Lourdement chargé de mon matériel de présentation, je m'approche de la maison indiquée, à l'heure exacte préalablement fixée par entente téléphonique. Tout seul sur le trottoir désert, je repère un jeune garçon qui me semble bien de l'âge du fils de ma charmante cliente potentielle. Effectivement, il s'agit de Chris, maigre et pâle, le cheveu raide et brun (signalement caractéristique des italos‑américains, les distinguant sans coup férir des irlandais rougeaux aux yeux clairs et des protestants roses et bien nourris), jeune homme d'environ 13 ans, attendant son oncle qui doit passer le prendre pour aller au ciné.

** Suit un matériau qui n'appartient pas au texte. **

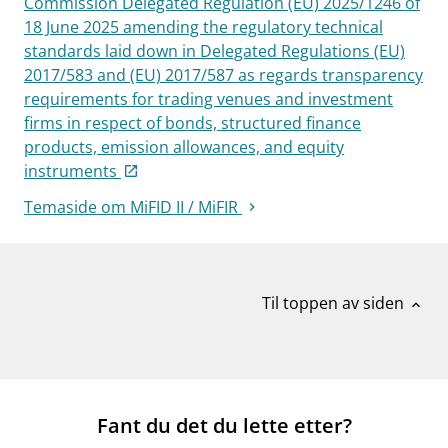
Commission Delegated Regulation (EU) 2025/1246 of
18 June 2025 amending the regulatory technical
standards laid down in Delegated Regulations (EU)
2017/583 and (EU) 2017/587 as regards transparency
requirements for trading venues and investment
firms in respect of bonds, structured finance
products, emission allowances, and equity
instruments
Temaside om MiFID II / MiFIR
Til toppen av siden
expand_less
Fant du det du lette etter?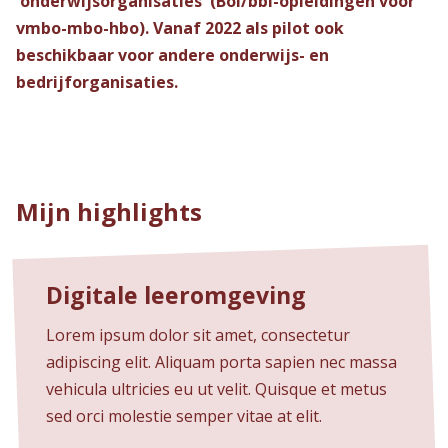
'onderwijsorganisaties' (Bol/bbl-opleidingen voor
vmbo-mbo-hbo). Vanaf 2022 als pilot ook
beschikbaar voor andere onderwijs- en
bedrijforganisaties.
Mijn highlights
Digitale leeromgeving
Lorem ipsum dolor sit amet, consectetur
adipiscing elit. Aliquam porta sapien nec massa
vehicula ultricies eu ut velit. Quisque et metus
sed orci molestie semper vitae at elit.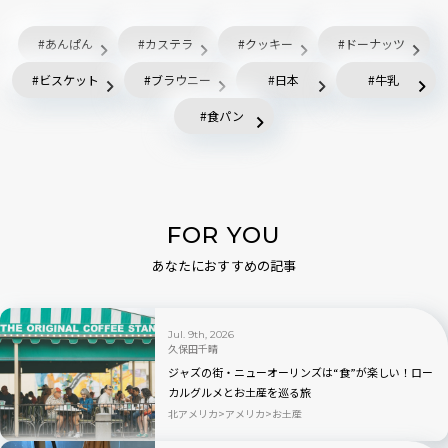
あんぱん
カステラ
クッキー
ドーナッツ
ビスケット
ブラウニー
日本
牛乳
食パン
FOR YOU
あなたにおすすめの記事
Jul. 9th, 2026
久保田千晴
ジャズの街・ニューオーリンズは“食”が楽しい！ロー
カルグルメとお土産を巡る旅
北アメリカ
アメリカ
お土産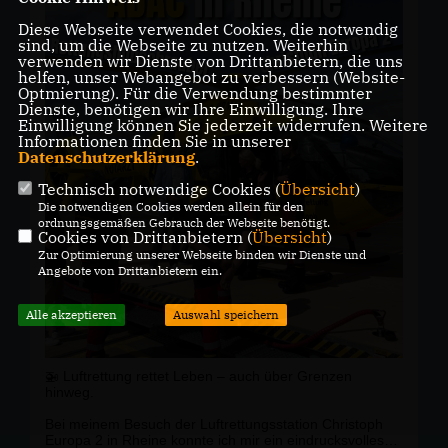
Diese Webseite verwendet Cookies, die notwendig
sind, um die Webseite zu nutzen. Weiterhin
verwenden wir Dienste von Drittanbietern, die uns
helfen, unser Webangebot zu verbessern (Website-
Optmierung). Für die Verwendung bestimmter
Dienste, benötigen wir Ihre Einwilligung. Ihre
Einwilligung können Sie jederzeit widerrufen. Weitere
Informationen finden Sie in unserer
Datenschutzerklärung
.
Technisch notwendige Cookies (
Übersicht
)
Die notwendigen Cookies werden allein für den
ordnungsgemäßen Gebrauch der Webseite benötigt.
Cookies von Drittanbietern (
Übersicht
)
Zur Optimierung unserer Webseite binden wir Dienste und
Angebote von Drittanbietern ein.
Alle akzeptieren
Auswahl speichern
🚁 Luftrettung rettet Leben – auch über Grenzen
hinweg.
Bei meinem Besuch der Luftrettungsstation Christoph
Europa 2 in Rheine konnte ich mir ein eindrucksvolles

Non, il n'est pas au courant (aïe, aïe, me dis-je) de mon rendez-vous avec sa maman, qui, m'annonce-t-il, ne devrait pas tarder car il lui a parlé il y a dix minutes au téléphone et elle allait quitter son boulot à l'instant. Une voiture s'arrête et Chris s'évade avec un soulagement visible, après avoir répondu à mes pernicieuses questions destinées à me donner une meilleure idée des sujets d'intérêt de la petite famille. Le gaillard déteste l'école (re‑aïe!) et n'aime que le Football (américain of course) et les serpents. Après quelques minutes d'attente à patauger dans la boue neigeuse, je regagne la voiture que je fais tourner un peu pour me réchauffer en attendant la maman, il ne faudrait pas en effet avoir la machoire gelée quand le moment viendra de faire mon petit speech.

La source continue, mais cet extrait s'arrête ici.